The Pattern All Three Share
Each failure had the same shape:
| Feature | The Hope | The Reality |
|---|---|---|
| GM Directives | Subtle character evolution | LLM overrides user intent |
| Proactive Messaging | Characters feel alive | Interruptions users didn’t ask for |
| Prompt expansion | More control | Less compliance |
The common thread: I was trying to add control to a system that works best when you trust it. LLMs are good at picking up on conversational context and user tone. Every time I tried to override that with external automation or additional rules, I was fighting the model’s strengths.
The reframe that helped: AI character quality is determined more by what you remove than what you add.
What This Means for Your Bot
If you’re building an AI roleplay bot, here’s the audit I’d run:
-
System prompt over 1,000 tokens? Start cutting. Pick the 10 most important rules, delete the rest, and test compliance before adding anything back.
-
Any feature that runs on a timer? Ask whether users explicitly requested it. If not, consider whether it’s solving a real problem or a hypothetical one.
-
Any feature you can describe as “the LLM will subtly…”? Anything “subtle” in a system prompt is probably not subtle. Test what the model actually does with it before shipping.
The features I deleted are the best architecture decisions I made. The bot that exists now is simpler than what I planned — and substantially better for it.
FAQ
Why do more rules in a system prompt make AI characters worse?

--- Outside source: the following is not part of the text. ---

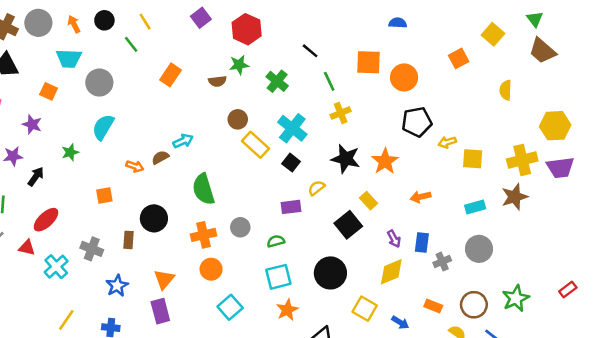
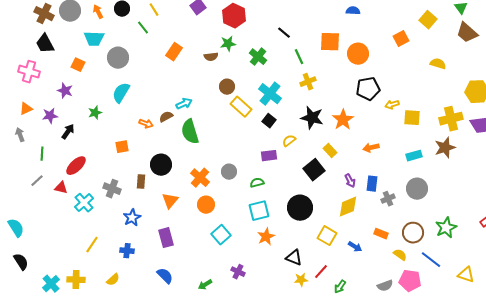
yellow semicircle: (506, 90) -> (438, 64), turned 105
green semicircle: (203, 189) -> (190, 132), moved
orange cross: (203, 235) -> (200, 178), turned -36
orange triangle: (164, 279) -> (170, 201), moved

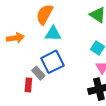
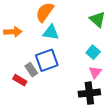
red rectangle: (28, 85) -> (20, 80), turned -72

LLMs treat all instructions as equally important. As token count grows, attention dilutes and later rules get silently dropped. 800–1,200 tokens is the practical compliance ceiling for base system prompts — past that, you’re adding rules that won’t consistently stick.
Should AI chatbot characters send proactive messages?
Rarely, and only if users opt in explicitly. Users who didn’t ask for proactive messages experience them as interruptions, not engagement. The retention data consistently favors responsive quality over outbound frequency.
What’s the difference between persona.md and rules.md?
persona.md holds the character’s personality, speech patterns, background, and emotional range — the “who she is.” rules.md holds hard behavioral constraints — what she won’t do, format rules, escalation handling. Splitting them lets you inject each selectively and audit them independently.
How do you prevent GM Directive-style overcorrection in AI characters?
Don’t inject behavioral intentions into the system prompt externally. Let character development emerge from the conversation history. If you want characters to evolve, invest in memory retrieval and context summarization — not automated directive injection.